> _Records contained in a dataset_
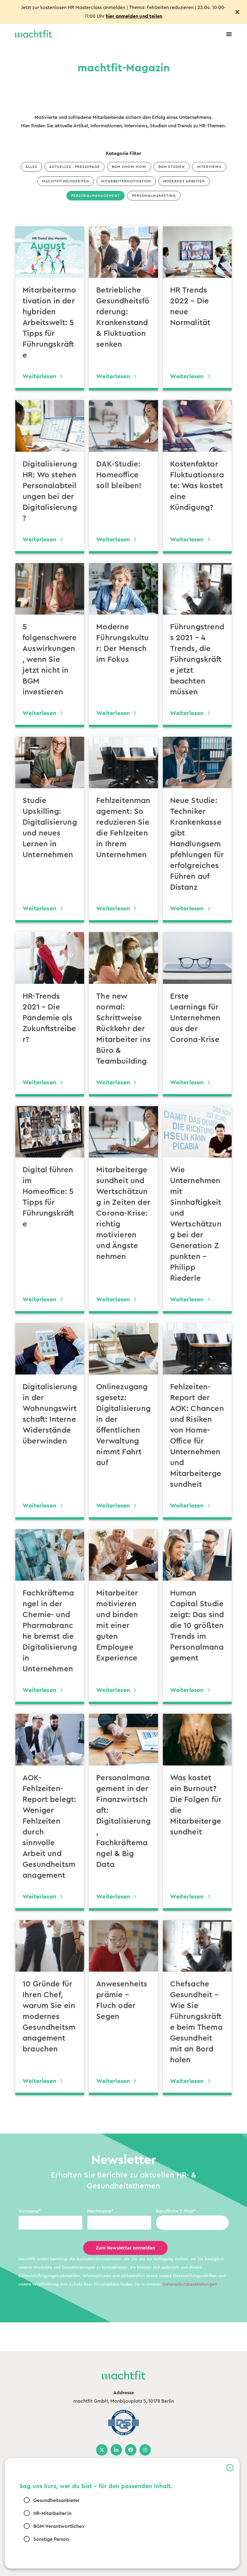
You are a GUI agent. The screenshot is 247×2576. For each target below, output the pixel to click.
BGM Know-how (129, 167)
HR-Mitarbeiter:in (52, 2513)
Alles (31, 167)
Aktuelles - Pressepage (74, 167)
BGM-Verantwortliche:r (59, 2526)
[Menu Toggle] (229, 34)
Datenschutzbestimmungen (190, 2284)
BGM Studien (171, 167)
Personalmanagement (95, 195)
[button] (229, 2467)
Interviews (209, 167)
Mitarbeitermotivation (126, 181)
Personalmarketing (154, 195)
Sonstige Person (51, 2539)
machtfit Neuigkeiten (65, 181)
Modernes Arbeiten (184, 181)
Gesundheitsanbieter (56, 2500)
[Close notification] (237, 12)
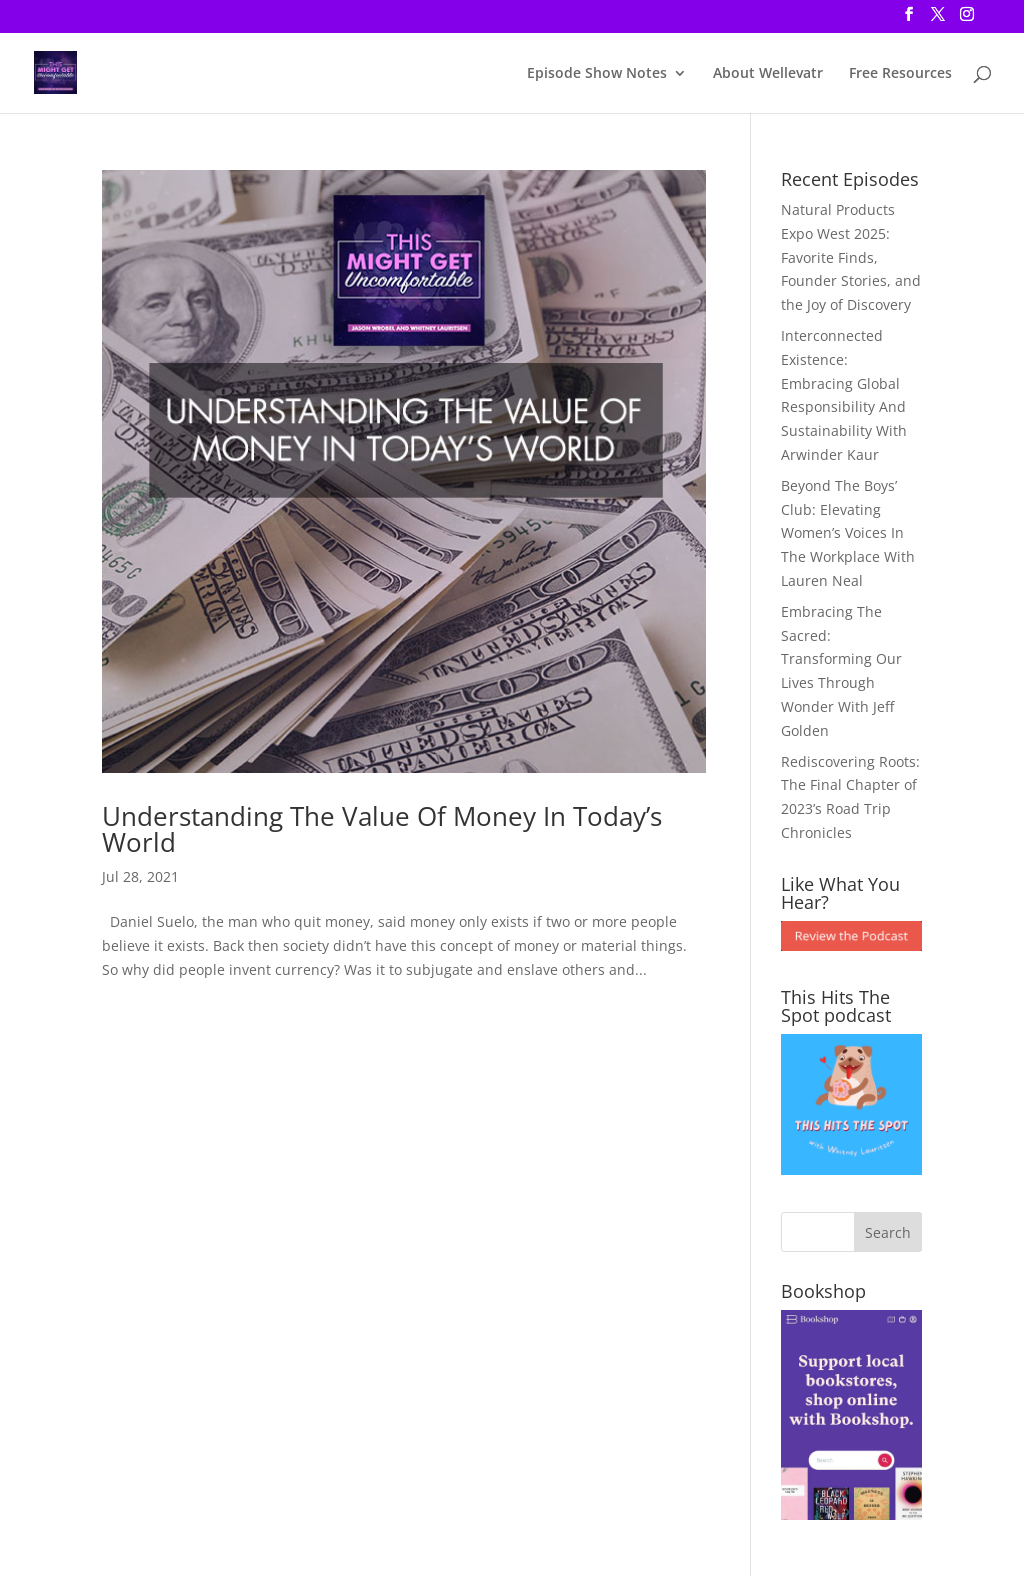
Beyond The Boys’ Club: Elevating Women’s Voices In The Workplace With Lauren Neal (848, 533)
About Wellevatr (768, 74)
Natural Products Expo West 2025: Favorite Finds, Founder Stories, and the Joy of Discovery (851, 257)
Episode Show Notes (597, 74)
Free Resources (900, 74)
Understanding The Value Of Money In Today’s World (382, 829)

> _Work instructions_
Write out, exactly as they stand, the line with "[Close notification] (237, 12)" and every line after it through the end of the entries above; omit the pictures.

> _Response below_
[Close notification] (237, 12)
Beyond The Boys’ Club: Elevating Women’s Voices In The Workplace With Lauren Neal (848, 533)
About Wellevatr (768, 74)
Natural Products Expo West 2025: Favorite Finds, Founder Stories, and the Joy of Discovery (851, 257)
Episode Show Notes (597, 74)
Free Resources (900, 74)
Understanding The Value Of Money In Today’s World (382, 829)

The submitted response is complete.